Labor faces key leadership ballot

LESLIE SUSSER
Jewish Telegraphic Agency
JERUSALEM - After a new membership drive that almost trebled its ranks, Israel's Labor Party is gearing up for a crucial leadership race that will decide its ideological direction for the next few years - and, to a large extent, whether it can mount a serious challenge for national power.

The outcome of the Labor leadership primary, set for June 28, also could determine how long Labor remains in Prime Minister Ariel Sharon's coalition government.

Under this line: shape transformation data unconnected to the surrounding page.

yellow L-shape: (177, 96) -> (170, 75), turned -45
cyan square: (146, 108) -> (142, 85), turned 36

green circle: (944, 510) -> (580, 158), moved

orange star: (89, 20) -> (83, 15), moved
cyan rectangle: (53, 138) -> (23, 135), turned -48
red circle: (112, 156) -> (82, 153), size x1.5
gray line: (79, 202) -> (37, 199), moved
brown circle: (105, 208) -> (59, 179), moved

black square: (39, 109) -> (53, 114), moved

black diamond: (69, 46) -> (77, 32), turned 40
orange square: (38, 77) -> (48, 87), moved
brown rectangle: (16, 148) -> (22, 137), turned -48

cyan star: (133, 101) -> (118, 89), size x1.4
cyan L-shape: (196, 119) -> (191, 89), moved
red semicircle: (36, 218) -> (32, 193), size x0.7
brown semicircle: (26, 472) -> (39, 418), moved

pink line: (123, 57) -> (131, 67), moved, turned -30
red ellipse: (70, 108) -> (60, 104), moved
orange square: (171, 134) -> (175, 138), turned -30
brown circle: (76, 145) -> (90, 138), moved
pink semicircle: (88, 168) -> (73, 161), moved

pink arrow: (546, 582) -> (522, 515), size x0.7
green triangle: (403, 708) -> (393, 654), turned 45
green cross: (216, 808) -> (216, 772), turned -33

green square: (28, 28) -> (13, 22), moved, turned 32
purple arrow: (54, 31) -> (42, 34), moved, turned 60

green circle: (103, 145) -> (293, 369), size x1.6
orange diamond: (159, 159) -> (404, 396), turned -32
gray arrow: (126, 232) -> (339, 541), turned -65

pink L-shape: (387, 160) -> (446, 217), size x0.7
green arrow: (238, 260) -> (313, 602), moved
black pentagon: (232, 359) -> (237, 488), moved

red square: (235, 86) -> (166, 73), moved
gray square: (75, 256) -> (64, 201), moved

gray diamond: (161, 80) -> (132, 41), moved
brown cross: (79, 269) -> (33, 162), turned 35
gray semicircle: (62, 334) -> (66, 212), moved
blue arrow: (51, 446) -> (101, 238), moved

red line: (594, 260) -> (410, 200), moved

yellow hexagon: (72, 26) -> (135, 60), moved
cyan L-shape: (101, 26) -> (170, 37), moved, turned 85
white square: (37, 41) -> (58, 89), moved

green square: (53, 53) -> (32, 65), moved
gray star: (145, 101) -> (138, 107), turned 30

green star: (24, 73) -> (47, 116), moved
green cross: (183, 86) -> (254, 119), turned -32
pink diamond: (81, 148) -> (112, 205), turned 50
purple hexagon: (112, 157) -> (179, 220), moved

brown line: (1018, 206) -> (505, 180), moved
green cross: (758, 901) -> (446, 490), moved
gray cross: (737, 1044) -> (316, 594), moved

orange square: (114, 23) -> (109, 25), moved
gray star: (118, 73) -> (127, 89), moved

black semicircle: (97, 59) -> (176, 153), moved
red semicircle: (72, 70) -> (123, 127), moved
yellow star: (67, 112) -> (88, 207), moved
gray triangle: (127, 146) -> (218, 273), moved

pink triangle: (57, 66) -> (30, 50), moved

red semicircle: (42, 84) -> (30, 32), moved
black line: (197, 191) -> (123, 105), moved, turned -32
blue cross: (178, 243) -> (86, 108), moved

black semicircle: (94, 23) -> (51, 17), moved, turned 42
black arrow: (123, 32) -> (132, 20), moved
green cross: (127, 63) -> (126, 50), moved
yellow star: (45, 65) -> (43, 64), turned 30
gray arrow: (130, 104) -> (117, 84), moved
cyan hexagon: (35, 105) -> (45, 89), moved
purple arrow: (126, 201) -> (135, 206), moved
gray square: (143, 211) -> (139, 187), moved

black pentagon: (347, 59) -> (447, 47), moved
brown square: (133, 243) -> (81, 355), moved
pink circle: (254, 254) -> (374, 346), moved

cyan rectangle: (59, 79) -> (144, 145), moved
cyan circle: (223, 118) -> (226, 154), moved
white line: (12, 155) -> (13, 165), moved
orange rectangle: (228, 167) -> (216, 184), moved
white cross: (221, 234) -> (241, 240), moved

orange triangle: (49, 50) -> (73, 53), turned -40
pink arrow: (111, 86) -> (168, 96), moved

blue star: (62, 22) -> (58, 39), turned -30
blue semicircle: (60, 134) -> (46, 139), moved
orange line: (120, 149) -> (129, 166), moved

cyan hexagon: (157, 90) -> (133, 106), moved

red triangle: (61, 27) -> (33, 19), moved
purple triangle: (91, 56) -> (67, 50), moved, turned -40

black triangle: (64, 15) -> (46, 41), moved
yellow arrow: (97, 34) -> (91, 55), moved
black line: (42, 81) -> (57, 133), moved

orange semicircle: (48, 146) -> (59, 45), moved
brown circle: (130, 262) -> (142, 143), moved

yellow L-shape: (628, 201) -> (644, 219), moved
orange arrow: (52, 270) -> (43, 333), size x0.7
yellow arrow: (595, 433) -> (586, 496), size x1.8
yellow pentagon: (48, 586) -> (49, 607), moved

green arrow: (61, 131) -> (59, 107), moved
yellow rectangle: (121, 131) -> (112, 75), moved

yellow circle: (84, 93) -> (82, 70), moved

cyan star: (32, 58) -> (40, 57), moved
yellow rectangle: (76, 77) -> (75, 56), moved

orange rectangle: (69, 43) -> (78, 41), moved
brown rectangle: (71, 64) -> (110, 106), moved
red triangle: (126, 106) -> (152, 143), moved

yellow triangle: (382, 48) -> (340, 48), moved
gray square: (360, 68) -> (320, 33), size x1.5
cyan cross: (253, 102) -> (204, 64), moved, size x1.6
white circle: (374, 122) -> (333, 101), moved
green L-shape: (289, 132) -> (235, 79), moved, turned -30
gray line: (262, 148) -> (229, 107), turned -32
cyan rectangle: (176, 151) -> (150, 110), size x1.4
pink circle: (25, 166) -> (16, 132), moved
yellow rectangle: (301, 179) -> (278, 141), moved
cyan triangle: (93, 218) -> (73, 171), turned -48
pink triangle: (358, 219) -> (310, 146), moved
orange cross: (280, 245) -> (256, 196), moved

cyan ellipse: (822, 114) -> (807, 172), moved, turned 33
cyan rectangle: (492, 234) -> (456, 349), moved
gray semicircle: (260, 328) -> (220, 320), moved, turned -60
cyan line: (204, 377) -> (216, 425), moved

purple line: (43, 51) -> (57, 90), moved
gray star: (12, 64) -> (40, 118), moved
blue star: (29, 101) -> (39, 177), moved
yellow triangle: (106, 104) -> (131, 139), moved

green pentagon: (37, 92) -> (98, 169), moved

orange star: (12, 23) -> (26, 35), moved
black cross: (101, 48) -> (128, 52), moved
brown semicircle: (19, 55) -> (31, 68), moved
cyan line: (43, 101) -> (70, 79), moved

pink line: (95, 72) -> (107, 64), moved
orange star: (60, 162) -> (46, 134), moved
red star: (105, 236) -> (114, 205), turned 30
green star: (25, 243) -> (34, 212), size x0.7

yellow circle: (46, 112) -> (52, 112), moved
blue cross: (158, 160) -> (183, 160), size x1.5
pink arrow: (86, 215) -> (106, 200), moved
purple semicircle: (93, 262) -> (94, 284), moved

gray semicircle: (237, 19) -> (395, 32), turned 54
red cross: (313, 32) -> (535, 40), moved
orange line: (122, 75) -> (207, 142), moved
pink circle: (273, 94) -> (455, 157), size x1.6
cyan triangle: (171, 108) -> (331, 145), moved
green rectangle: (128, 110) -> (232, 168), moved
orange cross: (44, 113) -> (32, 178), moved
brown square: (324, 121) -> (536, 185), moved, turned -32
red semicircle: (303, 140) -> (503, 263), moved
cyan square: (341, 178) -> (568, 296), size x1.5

Most candidates are bent on leaving the government right after the planned withdrawal from the Gaza Strip and the northern West Bank this summer, but incumbent party leader Shimon Peres, who at 81 is still the front-runner, is prepared to remain in the coalition indefinitely.

Some Labor candidates are seeking a brief postponement of the vote to give them more time to garner support, but a delay of a few weeks or even months will not change the big picture: Labor and Likud, now in a coalition, soon will be working against each other in the run-up to national elections scheduled for November 2006 but widely expected to take place at least five months earlier.

The five Labor leadership candidates are former prime ministers Peres and Ehud Barak; Histadrut labor federation boss Amir Peretz; Benjamin Ben-Eliezer, a former defense minister and party chairman; and Matan Vilnai, a minister without portfolio and the army's former deputy chief of staff.

Peres, the most popular and experienced candidate, is least likely to make radical ideological or structural changes. Polls show he fares the best of any candidate in a race against Sharon's Likud, raising Labor's projected total in the Knesset from its current 21 seats to at least 25.

But Peres has a "loser"' image when it comes to national elections - he has lost four times - and many of Labor's younger generation suggest it's time for sweeping changes to make the party more relevant.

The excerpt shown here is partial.